I would like to create a multi-version crate.
Say I creating crate for some standard, let's call it A
and that standard has a couple of versions (1.0, 1.1, 1.3 ...). What I want is to create a crate were:
- users could select the standard version they need,
- I could work and fix bugs on each version in parallel,
- ideally, I would like to have a single code base were version would be specified on the fields, modules or functions using comment or annotations.
Example:
/// since: 1.1
pub struct A {
aa: String, // since 1.1
/// since: 1.2
bb: String,
}
impl A {
pub fn new() -> Self { ... }
#[since: 1.3] // as an example
pub fn from(other: &Self) -> Self { ... }
}
Users could use it as:
[dependencies]
a = "1.2"
or
[dependencies]
a = "1.1"
The idea is I could fix/improve the 1.1
implementation and version number still would stay the same even if here is version 1.2
released.
I never created Rust crate before, but I have a couple of ideas on how versioning could be done:
- have subversion number to each version eg
1.1.2
or1.1-2
were2
is1.1
standard versions implementation version. - to have a separate crate version and allow users to choose the standard version eg:
[dependencies]
a = "0.7"
[dependencies.a]
standard = "1.1"
- other?...
I hope I explain good enough what I want to do.

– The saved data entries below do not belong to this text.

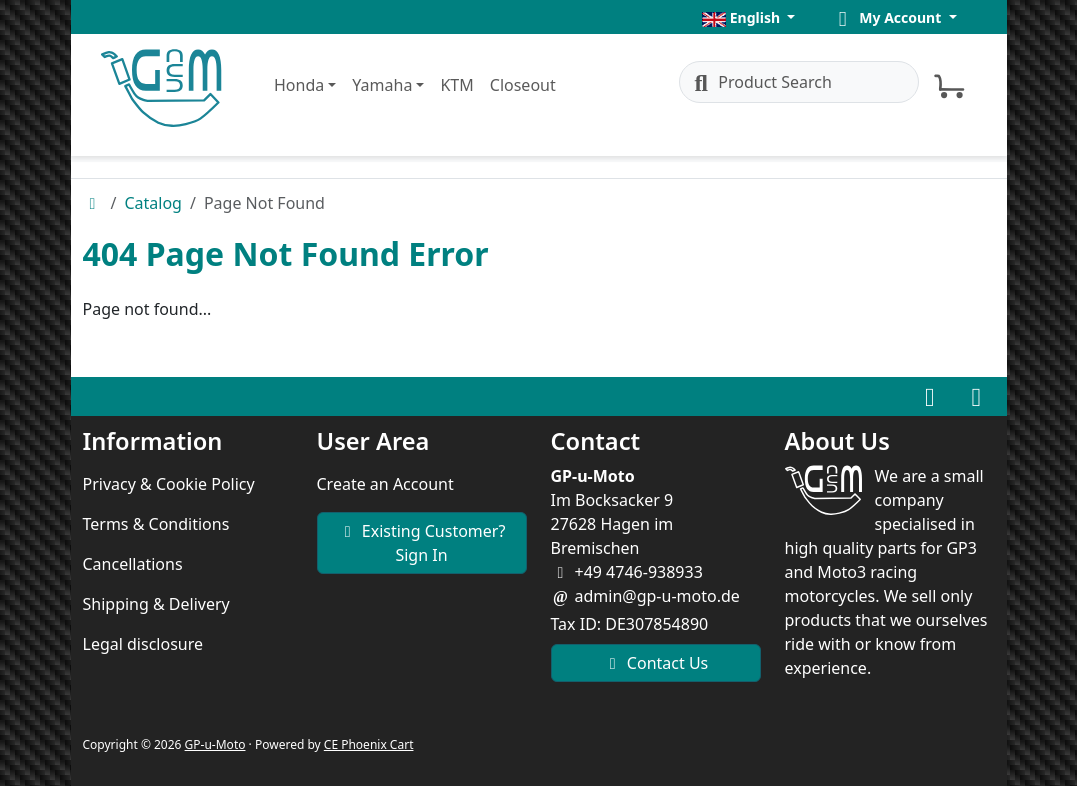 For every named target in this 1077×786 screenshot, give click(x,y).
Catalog (153, 203)
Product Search (760, 82)
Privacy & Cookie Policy (169, 484)
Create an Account (385, 484)
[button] (748, 17)
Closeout (523, 85)
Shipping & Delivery (156, 604)
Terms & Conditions (156, 524)
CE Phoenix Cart (369, 744)
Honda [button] (299, 85)
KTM (456, 85)
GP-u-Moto (215, 744)
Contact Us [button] (656, 663)
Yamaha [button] (382, 85)
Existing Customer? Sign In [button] (422, 543)
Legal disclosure (143, 644)
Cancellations (133, 564)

The question would be: The ways versioning could be done ideally with the link to the crates doing it (so I could see implementation)?
UPDATE:
After writing this question I find a UUID crate which is doing similar to what I need, But not exactly as each UUID version is as separate standard instead of an update of previous one.
I'm still curious is there any other ways to achieve multi-versioning?